Groenland

 
 

Groenland bestaat - in tegenstelling tot de naam doet vermoeden - voor 6/7 deel uit ijs. Smalle kuststroken met diepe dalen, groene fjorden en rijzige bergen scheiden deze witte ijswoestijn van de zee. Samen met de subarctische gebieden van Canada en Siberie behoort het binnenland van Groenland tot de koudste gebieden van de noordelijke hemisfeer. Wekenlang kunnen er temperaturen heersen van -30C. De thermometer kan er plots dalen tot -60C, -80C. Soms razen ook stormen over dit ijsplateau. Ieder jaar wordt de ijskap dikker. Zijn huidige doorsnee is 2.135 meter.
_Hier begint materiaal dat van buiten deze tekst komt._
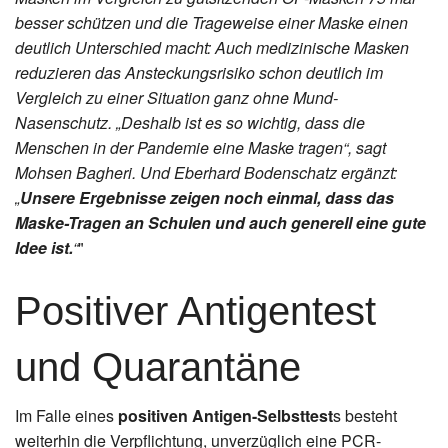
besser schützen und die Trageweise einer Maske einen
deutlich Unterschied macht: Auch medizinische Masken
reduzieren das Ansteckungsrisiko schon deutlich im
Vergleich zu einer Situation ganz ohne Mund-
Nasenschutz. „Deshalb ist es so wichtig, dass die
Menschen in der Pandemie eine Maske tragen“, sagt
Mohsen Bagheri. Und Eberhard Bodenschatz ergänzt:
„
Unsere Ergebnisse zeigen noch einmal, dass das
Maske-Tragen an Schulen und auch generell eine gute
Idee ist.
“
"
Positiver Antigentest
und Quarantäne
Im Falle eines
positiven Antigen-Selbsttest
s besteht
weiterhin die Verpflichtung, unverzüglich eine PCR-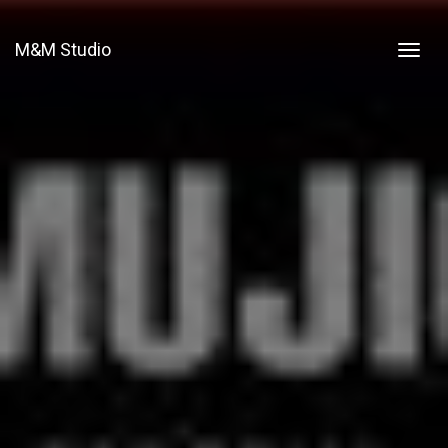
M&M Studio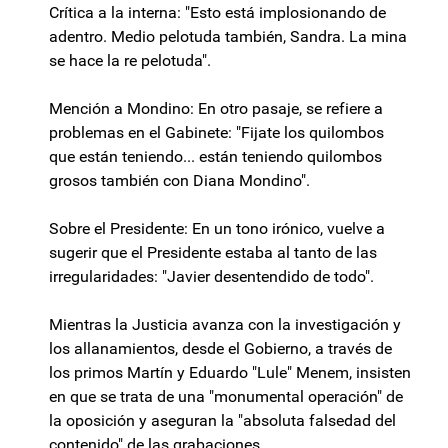
Crítica a la interna: "Esto está implosionando de
adentro. Medio pelotuda también, Sandra. La mina
se hace la re pelotuda".
Mención a Mondino: En otro pasaje, se refiere a
problemas en el Gabinete: "Fijate los quilombos
que están teniendo... están teniendo quilombos
grosos también con Diana Mondino".
Sobre el Presidente: En un tono irónico, vuelve a
sugerir que el Presidente estaba al tanto de las
irregularidades: "Javier desentendido de todo".
Mientras la Justicia avanza con la investigación y
los allanamientos, desde el Gobierno, a través de
los primos Martín y Eduardo "Lule" Menem, insisten
en que se trata de una "monumental operación" de
la oposición y aseguran la "absoluta falsedad del
contenido" de las grabaciones.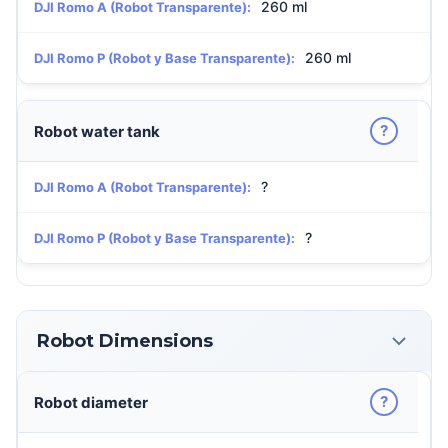
260 ml
DJI Romo A (Robot Transparente):
260 ml
DJI Romo P (Robot y Base Transparente):
?
Robot water tank
?
DJI Romo A (Robot Transparente):
?
DJI Romo P (Robot y Base Transparente):
Robot Dimensions
?
Robot diameter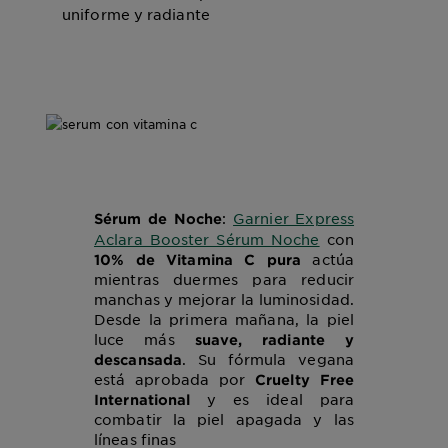
uniforme y radiante
:
Garnier Express
Sérum de Noche
Aclara Booster Sérum Noche
con
actúa
10% de Vitamina C pura
mientras duermes para reducir
manchas y mejorar la luminosidad.
Desde la primera mañana, la piel
luce más
suave, radiante y
. Su fórmula vegana
descansada
está aprobada por
Cruelty Free
y es ideal para
International
combatir la piel apagada y las
líneas finas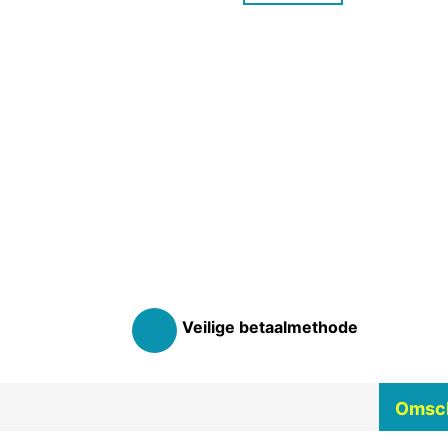
Veilige betaalmethode
Omsch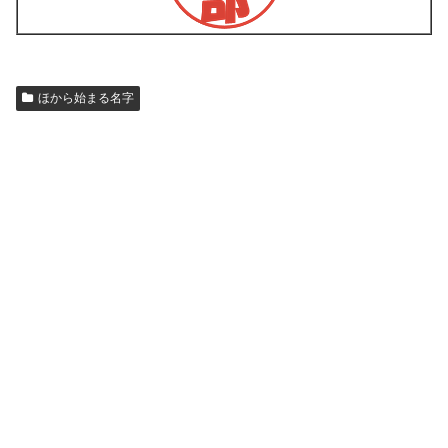
ほから始まる名字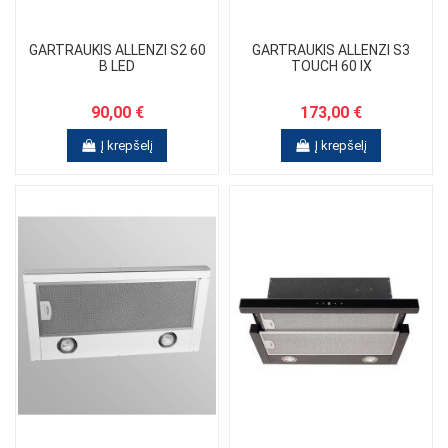
GARTRAUKIS ALLENZI S2 60
GARTRAUKIS ALLENZI S3
B LED
TOUCH 60 IX
90,00 €
173,00 €
Į krepšelį
Į krepšelį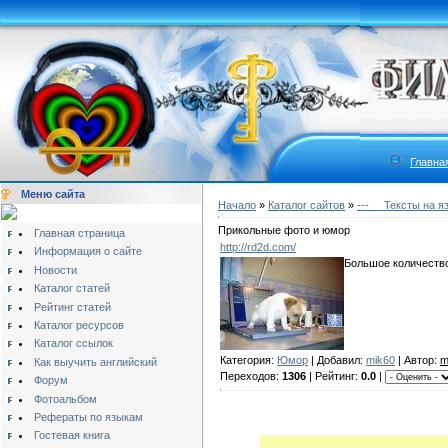
Главна
Меню сайта
Начало
»
Каталог сайтов
»
---__ Тексты на я
Прикольные фото и юмор
Главная страница
http://rd2d.com/
Информация о сайте
Большое количество
Новости
Каталог статей
Рейтинг статей
Каталог ресурсов
Каталог ссылок
Категория:
Юмор
| Добавил:
mik60
| Автор:
m
Как выучить английский
Переходов:
1306
| Рейтинг:
0.0
|
Форум
Фотоальбом
Рефераты по языкам
Гостевая книга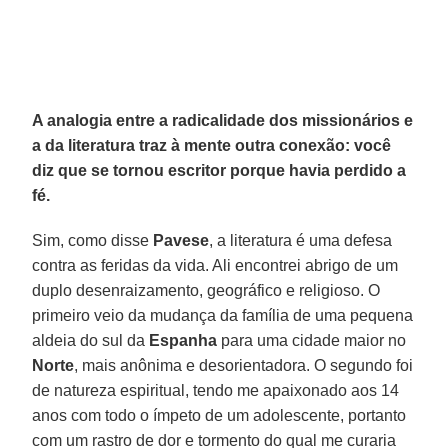
A analogia entre a radicalidade dos missionários e
a da literatura traz à mente outra conexão: você
diz que se tornou escritor porque havia perdido a
fé.
Sim, como disse
Pavese
, a literatura é uma defesa
contra as feridas da vida. Ali encontrei abrigo de um
duplo desenraizamento, geográfico e religioso. O
primeiro veio da mudança da família de uma pequena
aldeia do sul da
Espanha
para uma cidade maior no
Norte
, mais anônima e desorientadora. O segundo foi
de natureza espiritual, tendo me apaixonado aos 14
anos com todo o ímpeto de um adolescente, portanto
com um rastro de dor e tormento do qual me curaria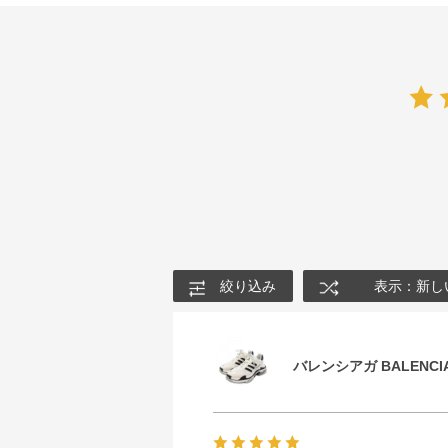
絞り込み
表示：新し
バレンシアガ BALENCIA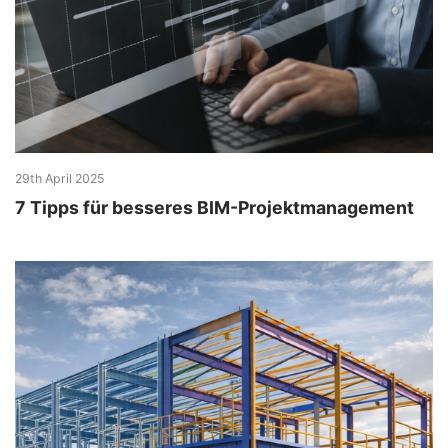
29th April 2025
7 Tipps für besseres BIM-Projektmanagement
Op sommige plaatsen zelfs meer dan 3.000 meter.
 
 
 
 
 
 

De ijskap als natuurlijk archief
Als natuurlijk archief is deze ijsmassa van onschatbare waarde voor de moderne wetenschap. Alle sporenstofen die in de loop van de tijden met de sneeuw uit de atmosfeer naar beneden kwamen, werden in de ijslaag opgenomen, hermetisch afgesloten en bij temperaturen van -50C bewaard. Zij zijn onvervalste indicatie voor de chemische en fysische samenstellingen van de atmosfeer. Net als de jaarringen van bomen, kunnen deze ijslagen geteld worden, wat toelaat iedere ijslaag nauwkeurig te dateren. Groenlands ijsmassa toont zich bijzonder rijk aan sporen van vulkaanas, mineralen, kosmische deeltje en continentale erosiestoffen uit het Krijt en Tertiair tijdperk toen het een veel warmer klimaat kende. Het ijs biedt dus nauwkeurige informatie over klimaatveranderingen. Maar ook de radioactieve afvalstoffen, zware metalen, organsiche substanties en de zure regen van ons industrietijdperk hebben zich ondertussen onvervalst in de ijslagen vastgezet.